Victoria’s alpine resorts are major contributors to the Victorian visitor economy. To quantify the scale of this contribution, Alpine Resorts Victoria recently commissioned consultants SGS Economics & Planning to deliver a study to obtain reliable knowledge about the economic and social significance of Mt Buller, Falls Creek, Mt Hotham, Mt Stirling, Mt Baw Baw and Lake Mountain. This work revisits and builds upon a similar study by EY for the Alpine Resorts Coordinating Council in 2017.

The 2024 study found that the alpine resort generate:

  • $2.14 billion dollars in economic output annually, with $1.33 billion generated directly by visitor expenditure.
  • 12,130 full-time equivalent jobs.
  • The equivalent of $154 million in annual user and health benefits, including $137 million in improved mental and physical health of resort visitors.
  • $820 million in annual existence benefits - that is, the value people gain from the presence of the alpine resorts even without direct use.
  • $133 million in annual benefits for businesses and workers, consisting of $121 million in business profits and $12 million in benefits for workers.
  • For every $1 of government investment in resort assets, this leverages $4 in private sector investment.

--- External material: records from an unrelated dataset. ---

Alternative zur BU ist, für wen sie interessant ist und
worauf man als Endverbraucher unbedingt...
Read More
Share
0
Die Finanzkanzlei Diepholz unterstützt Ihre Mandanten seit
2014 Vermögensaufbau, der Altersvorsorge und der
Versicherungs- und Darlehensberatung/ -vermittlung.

Beyond economic benefits, the study also found that the resorts provide important environmental benefits to the state’s ecosystems through programs run by ARV including renewable energy generation, resource recovery, land stability programs, integrated water management, weed and pest control, biodiversity management and threatened species management.

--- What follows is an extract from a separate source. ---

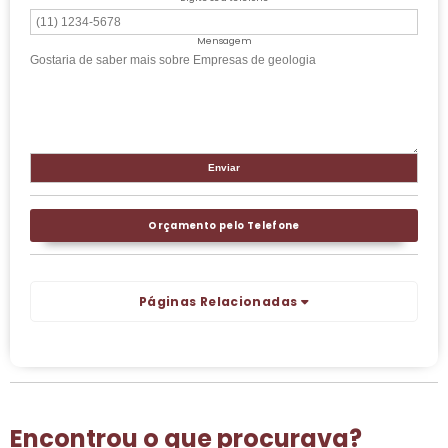
Mensagem
Orçamento pelo Telefone
Páginas Relacionadas
Encontrou o que procurava?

In addition, Victoria’s alpine resorts offer social benefits like improved wellbeing and physical health, including:

  • Improved physical health for visitors, stemming from participation in activities that contribute to people living healthier and longer lives.
  • Reduced health system costs related to managing diseases linked with physical inactivity.
  • Improved economic productivity due to physically active individuals taking fewer sick days than physically inactive individuals.